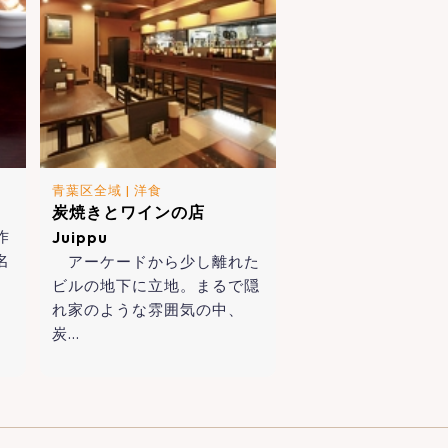
青葉区全域
|
洋食
炭焼きとワインの店
作
Juippu
名
アーケードから少し離れた
ビルの地下に立地。まるで隠
れ家のような雰囲気の中、
炭…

_ _ _ _

◆ **Your instructions**
Copy out every entry above, character for character, excluding pictures.

◆ **Output of the exercise**
青葉区全域
|
洋食
炭焼きとワインの店
作
Juippu
名
アーケードから少し離れた
ビルの地下に立地。まるで隠
れ家のような雰囲気の中、
炭…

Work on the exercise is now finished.